Things You Do When Your Parents Leave You Alone In The House:  Post-Grad Edition

5/30/2016

1 Comment

 
Picture
Just look at the happy traitors!

Within 48 hours of my arrival back in Mt. Joy, our parents
abandoned Rico and I to go off on a romantic weekend at Rehobeth. I think it’s Rehobeth, I don’t even really know because that’s how little notice I got about this separatist jaunt of theirs. Left with no groceries, $300 bucks, and the car (or rather two cars, as dad kept reminding me, even though only one of us can drive), the house was ours.


What craziness did two 20-somethings get up to? It was pretty epic!

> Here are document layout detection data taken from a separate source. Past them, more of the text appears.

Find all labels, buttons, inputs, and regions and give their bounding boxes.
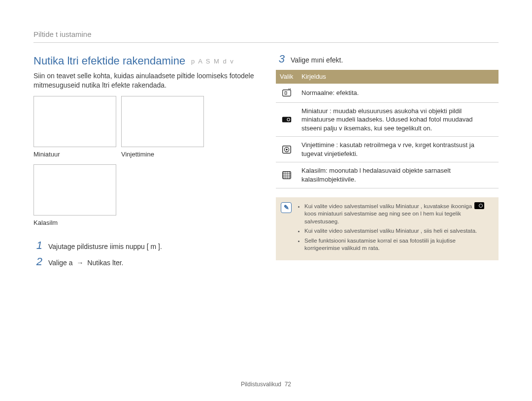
note-item: Selle funktsiooni kasutamise korral ei s…: [304, 237, 493, 252]
step-number: 3: [276, 54, 285, 65]
note-list: Kui valite video salvestamisel valiku Mi…: [297, 202, 493, 254]
step-number: 2: [33, 256, 42, 268]
thumb-image-placeholder: [33, 96, 116, 147]
table-cell-desc: Vinjettimine : kasutab retroilmega v rve…: [298, 137, 499, 162]
page-footer: Pildistusvalikud 72: [0, 380, 532, 388]
miniature-icon: [281, 114, 292, 125]
step-2: 2 Valige a → Nutikas lter.: [33, 256, 256, 268]
note-item: Kui valite video salvestamisel valiku Mi…: [304, 202, 493, 226]
thumb-miniature: Miniatuur: [33, 96, 116, 165]
svg-point-6: [286, 149, 288, 151]
left-column: Nutika ltri efektide rakendamine p A S M…: [33, 54, 256, 272]
miniature-record-icon: [474, 202, 484, 209]
vignette-icon: [281, 144, 292, 155]
footer-page: 72: [285, 381, 291, 388]
step-suffix: .: [122, 259, 124, 267]
table-cell-desc: Miniatuur : muudab elusuuruses asukoha v…: [298, 102, 499, 137]
table-cell-desc: Kalasilm: moonutab l hedalasuvaid objekt…: [298, 162, 499, 188]
table-row: Kalasilm: moonutab l hedalasuvaid objekt…: [276, 162, 499, 188]
step-number: 1: [33, 240, 42, 251]
effects-table: Valik Kirjeldus Normaalne: efektita.: [276, 70, 499, 188]
table-header-desc: Kirjeldus: [298, 70, 499, 84]
svg-rect-1: [285, 92, 287, 94]
step-prefix: Valige a: [48, 259, 74, 267]
thumb-image-placeholder: [121, 96, 204, 147]
intro-text: Siin on teavet selle kohta, kuidas ainul…: [33, 71, 256, 90]
note-box: ✎ Kui valite video salvestamisel valiku …: [276, 197, 499, 260]
arrow-icon: →: [76, 259, 83, 267]
step-text: Valige mıni efekt.: [291, 54, 343, 65]
note-icon: ✎: [281, 202, 292, 213]
thumb-fisheye: Kalasilm: [33, 164, 116, 233]
table-row: Vinjettimine : kasutab retroilmega v rve…: [276, 137, 499, 162]
menu-path: Nutikas lter: [87, 259, 121, 267]
mode-badges: p A S M d v: [191, 58, 234, 65]
table-row: Normaalne: efektita.: [276, 84, 499, 103]
normal-icon: [281, 88, 292, 98]
fisheye-icon: [281, 170, 292, 181]
table-row: Miniatuur : muudab elusuuruses asukoha v…: [276, 102, 499, 137]
effect-thumbnails: Miniatuur Vinjettimine Kalasilm: [33, 96, 256, 233]
footer-section: Pildistusvalikud: [241, 381, 281, 388]
note-item: Kui valite video salvestamisel valiku Mi…: [304, 227, 493, 235]
step-1: 1 Vajutage pildistusre iimis nuppu [ m ]…: [33, 240, 256, 251]
right-column: 3 Valige mıni efekt. Valik Kirjeldus Nor…: [276, 54, 499, 272]
table-cell-desc: Normaalne: efektita.: [298, 84, 499, 103]
table-header-option: Valik: [276, 70, 298, 84]
breadcrumb: Piltide t iustamine: [33, 30, 499, 43]
thumb-label: Vinjettimine: [121, 150, 204, 159]
thumb-label: Miniatuur: [33, 150, 116, 159]
thumb-vignette: Vinjettimine: [121, 96, 204, 165]
step-3: 3 Valige mıni efekt.: [276, 54, 499, 65]
page-title: Nutika ltri efektide rakendamine: [33, 55, 185, 67]
thumb-image-placeholder: [33, 164, 116, 216]
thumb-label: Kalasilm: [33, 218, 116, 227]
step-text: Vajutage pildistusre iimis nuppu [ m ].: [48, 240, 162, 251]
step-text: Valige a → Nutikas lter.: [48, 256, 123, 268]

  • Screen Time: Binging Cuckoo, The Real O’Neals, and Sherlock, shows that we’ve previously shared together, and then desperately searching for more quality entertainment. Cartoons! Movies! Getting wild and renting movies with our parents’ fancy basic cable subscription! Going to a matinee IN A THEATRE because we’re free agents, and there’s nothing better to do.
  • Exercise: Rico has his gym time, about 2 hours of it 6 days a week. Yeah. Really. He’s getting very broad, shoulder-wise. On my less daunting end, I’m attempting to up my yoga and meditation game to better manage my stress and anxiety. Sure, we could be drinking all night and sleeping all day, but what hell would that wreak on our general well-being?
  • Texting Our Parents: What free entertainment form is better than live-action guilt? Look how you’ve abandoned us! Your own children! You barely even saw me since I got here! Now you’re off, eating fancy meals, reading on a beach, getting homemade ice cream every day if you want to. The shame you ought to feel! The shame! (As Rico and I eat hot fudge sundaes the size of personal pizzas)
  • Taking The Dog For Walks: He needs the fresh air. So do we. No one is telling us to get outside and play, so most of our time is spent either at a laptop setup or on a couch. Or sleeping. We sleep a lot.
  • Takeout: The makeup of most of our dinners. Frozen pizza also contributes to many of our meals, and that includes both boxed frozen pies and the frozen slices preserved in ziplock baggies from earlier this week when dad ordered the fresh, nice kind of pizza that grownups eat. You know, pies that cost more than $6.
  • Question Everything About Our Lives: Are we on the right paths? There’s never been a better time to sprawl out on nice furniture that was not purchased from Craigslist or a Facebook group and question our existence. It’s fair to say that I did far more of this than Rico. Are my dreams too big? Why is my preferred industry so damn hard to break into? Does everyone secretly judge and/or hate me? If I don’t get my anxiety under control, how likely is it that I’ll die at least by age 60 due to stress-related illness? I could go on and on, and I have in my head, believe me.
  • Work: Creative independent stuff and freelancing on my end. A final job interview for Rico, as well as some minor landscaping for a friend’s dad. We are making money that we won’t even spend this particular week, like real grownups.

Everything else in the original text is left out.